◆ **Problem statement**: Repeat exactly the lines of the entries below from the one with "quite a bit" through the one with "overall governance of", both ends included, and nothing else.

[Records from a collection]
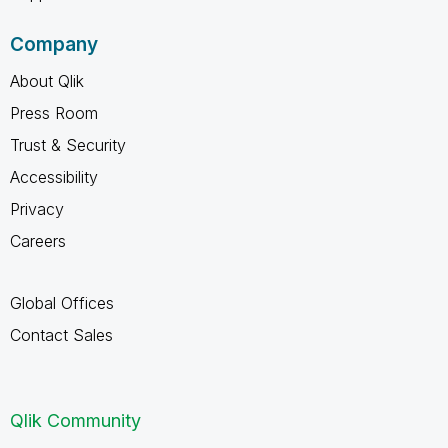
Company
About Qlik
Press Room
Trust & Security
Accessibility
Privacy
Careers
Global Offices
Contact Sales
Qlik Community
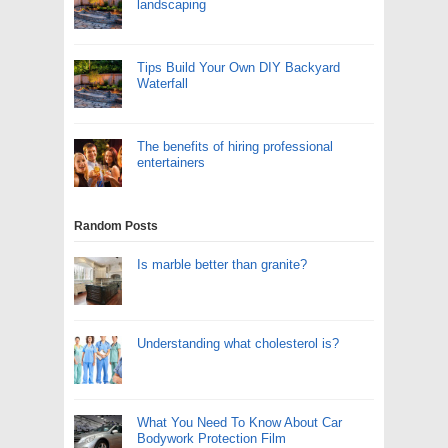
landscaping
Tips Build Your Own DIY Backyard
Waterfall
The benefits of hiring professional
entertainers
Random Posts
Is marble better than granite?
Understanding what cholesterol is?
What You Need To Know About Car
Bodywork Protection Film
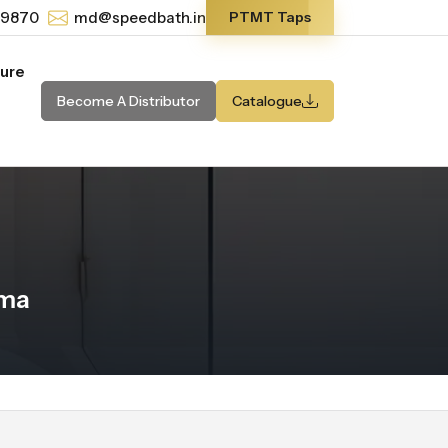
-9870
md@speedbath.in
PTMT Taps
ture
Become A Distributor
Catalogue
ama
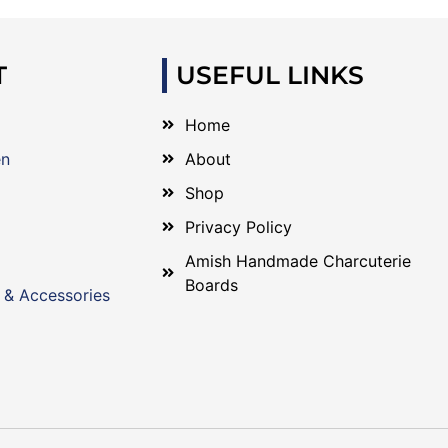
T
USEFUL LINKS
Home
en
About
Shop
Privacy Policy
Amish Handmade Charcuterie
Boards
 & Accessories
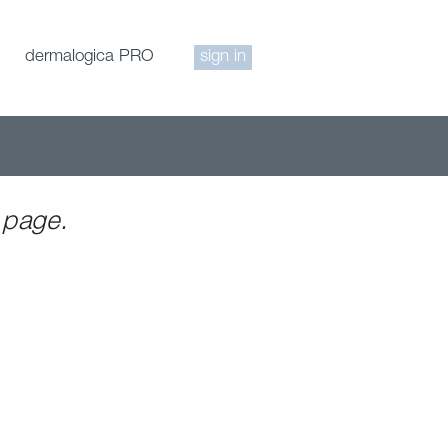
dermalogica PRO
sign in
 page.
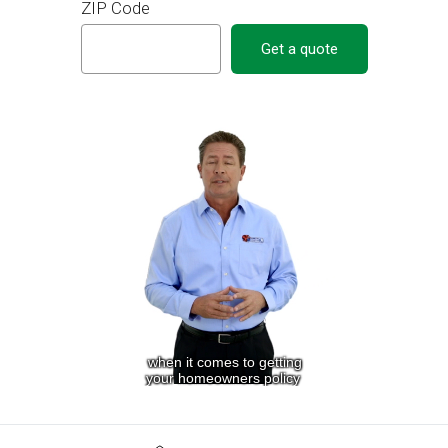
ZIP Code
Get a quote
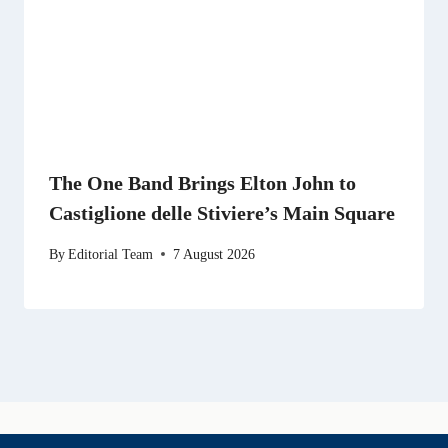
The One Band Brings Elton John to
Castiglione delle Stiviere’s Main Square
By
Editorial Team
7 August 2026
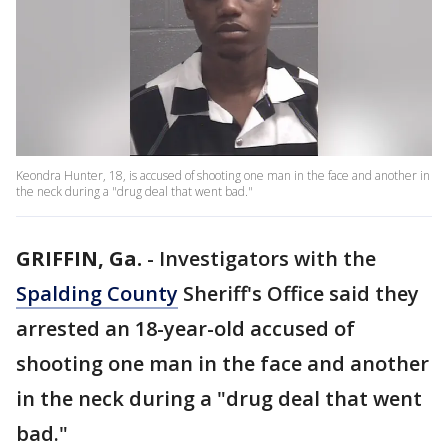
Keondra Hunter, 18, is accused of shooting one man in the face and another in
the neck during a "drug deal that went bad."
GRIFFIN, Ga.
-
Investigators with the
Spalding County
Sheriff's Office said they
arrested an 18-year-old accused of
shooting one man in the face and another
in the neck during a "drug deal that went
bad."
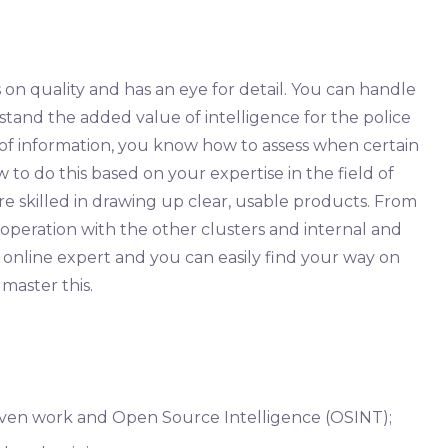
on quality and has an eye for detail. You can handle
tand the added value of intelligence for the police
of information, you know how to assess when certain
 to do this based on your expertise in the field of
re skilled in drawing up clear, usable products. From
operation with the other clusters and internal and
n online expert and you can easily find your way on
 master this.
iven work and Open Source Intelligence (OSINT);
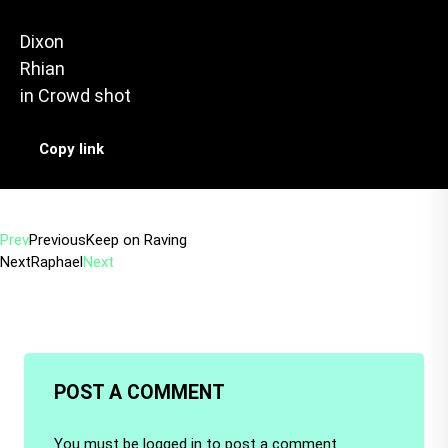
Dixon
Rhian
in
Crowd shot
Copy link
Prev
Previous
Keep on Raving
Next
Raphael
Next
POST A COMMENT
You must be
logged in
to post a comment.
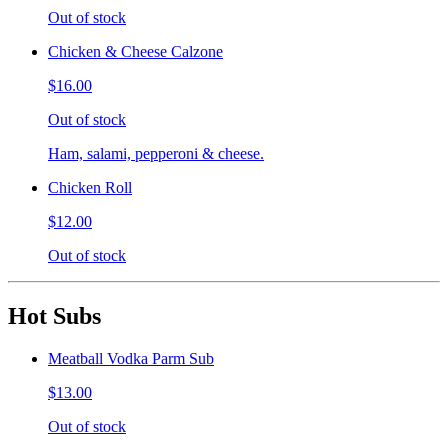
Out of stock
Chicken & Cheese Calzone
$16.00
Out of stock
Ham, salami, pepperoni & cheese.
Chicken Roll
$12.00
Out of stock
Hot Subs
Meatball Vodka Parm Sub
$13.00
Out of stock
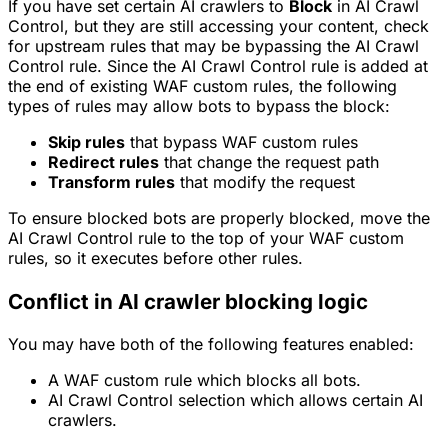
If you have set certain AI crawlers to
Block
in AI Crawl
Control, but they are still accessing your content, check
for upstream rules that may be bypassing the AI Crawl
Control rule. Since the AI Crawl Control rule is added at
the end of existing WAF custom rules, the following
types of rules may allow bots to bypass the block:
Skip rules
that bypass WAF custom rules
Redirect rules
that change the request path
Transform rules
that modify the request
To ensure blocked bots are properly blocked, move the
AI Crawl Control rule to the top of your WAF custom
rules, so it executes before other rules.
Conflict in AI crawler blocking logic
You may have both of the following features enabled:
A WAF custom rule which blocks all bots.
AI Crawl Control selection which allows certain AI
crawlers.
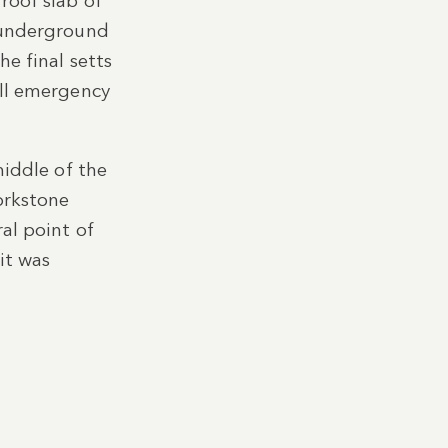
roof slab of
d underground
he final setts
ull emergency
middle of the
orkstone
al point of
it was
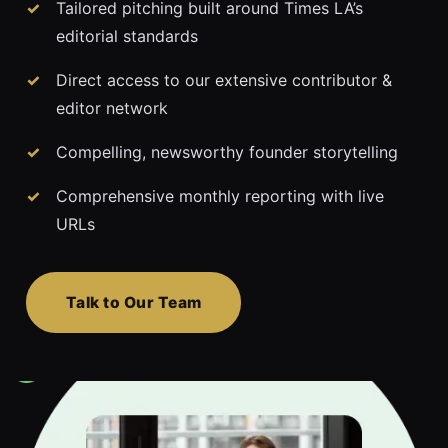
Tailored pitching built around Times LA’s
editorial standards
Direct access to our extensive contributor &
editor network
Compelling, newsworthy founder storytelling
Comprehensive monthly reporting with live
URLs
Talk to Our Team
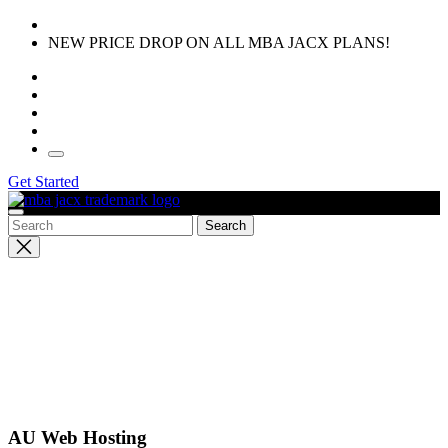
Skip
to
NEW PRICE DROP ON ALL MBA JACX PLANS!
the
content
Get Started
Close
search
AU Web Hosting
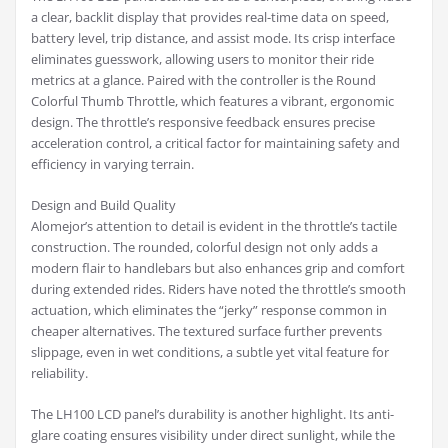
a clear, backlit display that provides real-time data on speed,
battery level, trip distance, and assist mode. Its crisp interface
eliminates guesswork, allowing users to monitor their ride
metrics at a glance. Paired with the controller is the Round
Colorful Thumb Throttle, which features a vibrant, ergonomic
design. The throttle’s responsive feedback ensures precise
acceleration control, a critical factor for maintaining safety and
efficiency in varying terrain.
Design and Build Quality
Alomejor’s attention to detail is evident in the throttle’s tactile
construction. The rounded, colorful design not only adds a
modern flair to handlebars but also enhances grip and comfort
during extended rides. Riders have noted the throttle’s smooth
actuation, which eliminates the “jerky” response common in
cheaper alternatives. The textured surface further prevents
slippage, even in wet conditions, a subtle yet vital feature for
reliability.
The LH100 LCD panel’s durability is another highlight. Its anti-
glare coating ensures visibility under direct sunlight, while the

...

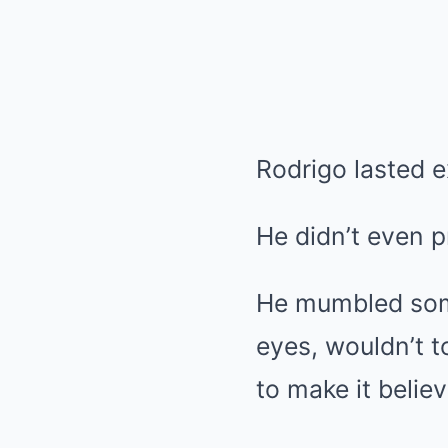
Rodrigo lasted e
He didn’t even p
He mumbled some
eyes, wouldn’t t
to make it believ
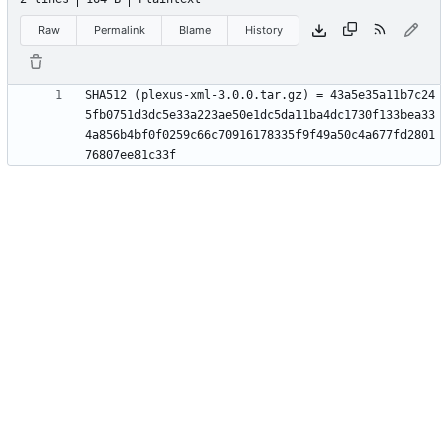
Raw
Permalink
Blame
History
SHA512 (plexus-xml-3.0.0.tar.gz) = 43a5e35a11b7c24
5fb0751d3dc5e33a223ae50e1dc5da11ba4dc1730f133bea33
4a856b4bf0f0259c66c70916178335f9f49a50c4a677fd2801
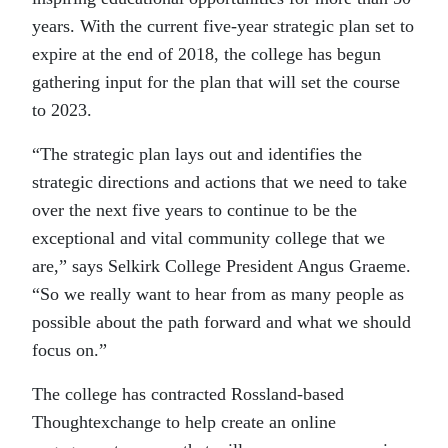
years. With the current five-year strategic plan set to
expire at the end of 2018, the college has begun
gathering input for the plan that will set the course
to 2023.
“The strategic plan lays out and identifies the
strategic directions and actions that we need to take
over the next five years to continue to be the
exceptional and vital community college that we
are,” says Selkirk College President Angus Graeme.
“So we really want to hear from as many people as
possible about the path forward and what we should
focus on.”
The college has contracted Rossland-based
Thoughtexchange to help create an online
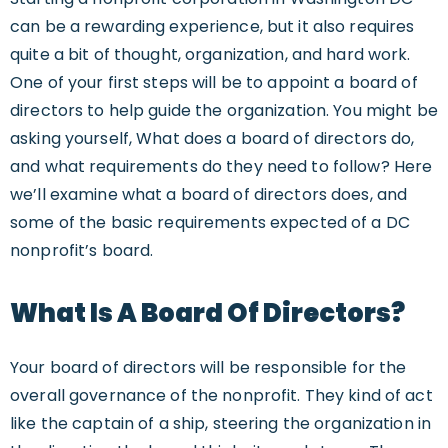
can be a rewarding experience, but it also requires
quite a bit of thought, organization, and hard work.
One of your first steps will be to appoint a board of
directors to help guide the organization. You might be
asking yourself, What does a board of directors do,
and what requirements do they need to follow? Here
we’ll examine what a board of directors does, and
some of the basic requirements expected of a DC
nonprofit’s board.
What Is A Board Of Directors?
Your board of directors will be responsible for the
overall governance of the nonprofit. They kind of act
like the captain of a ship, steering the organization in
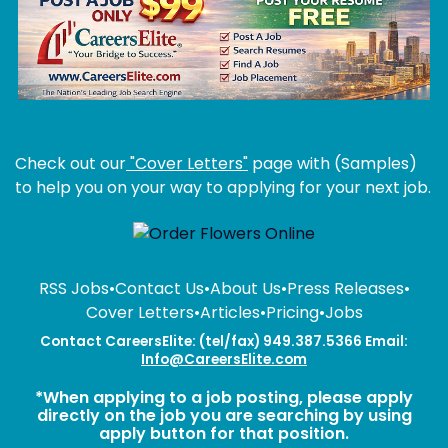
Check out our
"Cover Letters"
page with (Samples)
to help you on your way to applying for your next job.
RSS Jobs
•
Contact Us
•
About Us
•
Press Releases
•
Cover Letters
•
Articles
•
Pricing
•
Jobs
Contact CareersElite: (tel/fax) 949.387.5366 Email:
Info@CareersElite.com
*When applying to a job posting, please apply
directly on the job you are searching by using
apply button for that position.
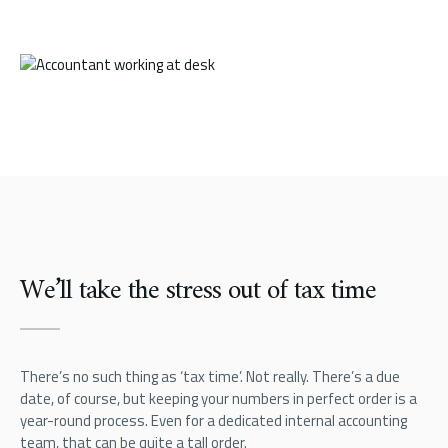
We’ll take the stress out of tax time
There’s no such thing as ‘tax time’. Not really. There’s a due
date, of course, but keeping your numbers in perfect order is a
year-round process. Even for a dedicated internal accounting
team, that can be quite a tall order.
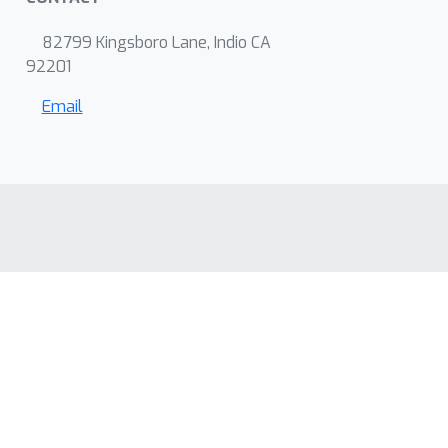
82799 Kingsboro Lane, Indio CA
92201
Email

--

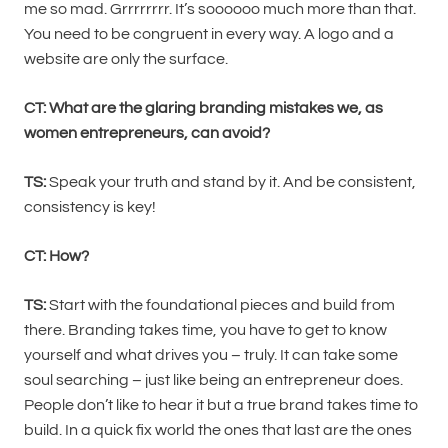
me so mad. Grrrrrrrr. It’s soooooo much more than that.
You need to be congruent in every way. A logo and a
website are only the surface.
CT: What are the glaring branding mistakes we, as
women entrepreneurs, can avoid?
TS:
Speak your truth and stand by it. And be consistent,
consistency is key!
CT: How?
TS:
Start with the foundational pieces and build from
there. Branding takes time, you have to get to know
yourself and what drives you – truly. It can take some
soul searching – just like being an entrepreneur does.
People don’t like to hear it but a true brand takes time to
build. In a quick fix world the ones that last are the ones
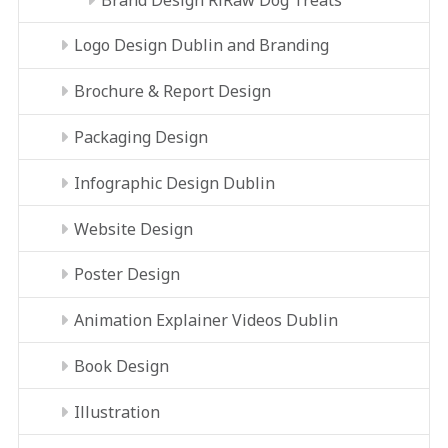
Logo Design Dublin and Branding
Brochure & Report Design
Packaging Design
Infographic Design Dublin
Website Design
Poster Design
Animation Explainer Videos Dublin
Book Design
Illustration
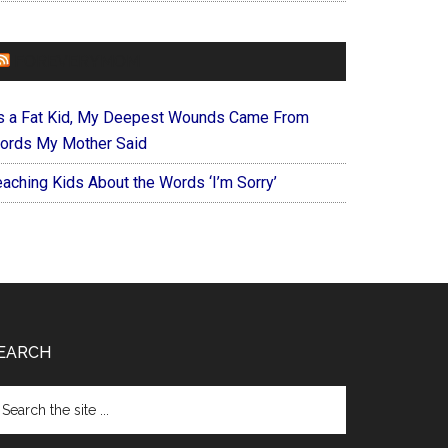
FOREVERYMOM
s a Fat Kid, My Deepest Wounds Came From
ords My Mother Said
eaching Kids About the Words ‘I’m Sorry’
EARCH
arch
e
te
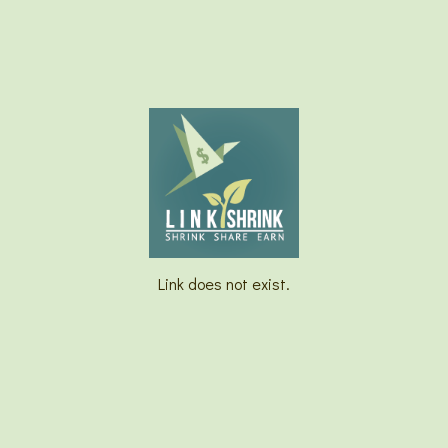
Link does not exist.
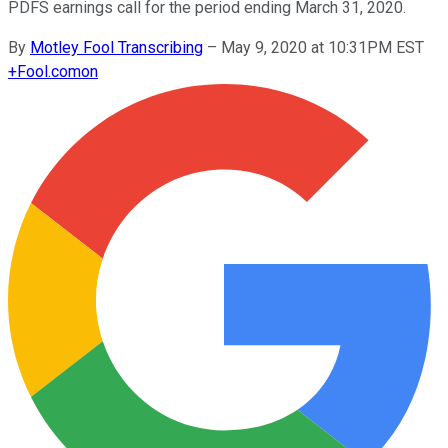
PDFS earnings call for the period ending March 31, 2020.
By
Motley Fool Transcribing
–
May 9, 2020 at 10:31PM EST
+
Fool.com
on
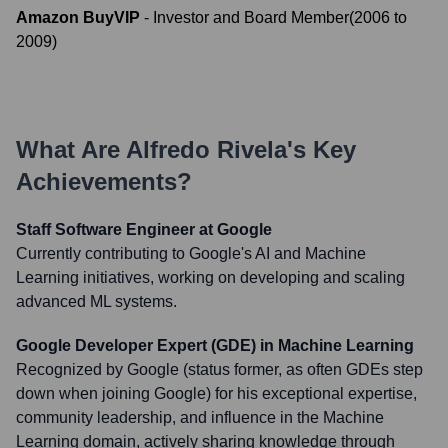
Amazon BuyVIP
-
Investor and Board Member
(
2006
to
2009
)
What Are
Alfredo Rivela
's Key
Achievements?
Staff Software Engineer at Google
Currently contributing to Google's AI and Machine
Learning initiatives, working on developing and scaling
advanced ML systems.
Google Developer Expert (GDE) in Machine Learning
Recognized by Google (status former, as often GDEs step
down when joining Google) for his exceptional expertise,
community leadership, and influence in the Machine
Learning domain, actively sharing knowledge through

◆ **Written response**:
quite a bit of thought, organization, and hard work.
One of your first steps will be to appoint a board of
directors to help guide the organization. You might be
asking yourself, What does a board of directors do,
and what requirements do they need to follow? Here
we’ll examine what a board of directors does, and
some of the basic requirements expected of a DC
nonprofit’s board.
What Is A Board Of Directors?
Your board of directors will be responsible for the
overall governance of the nonprofit. They kind of act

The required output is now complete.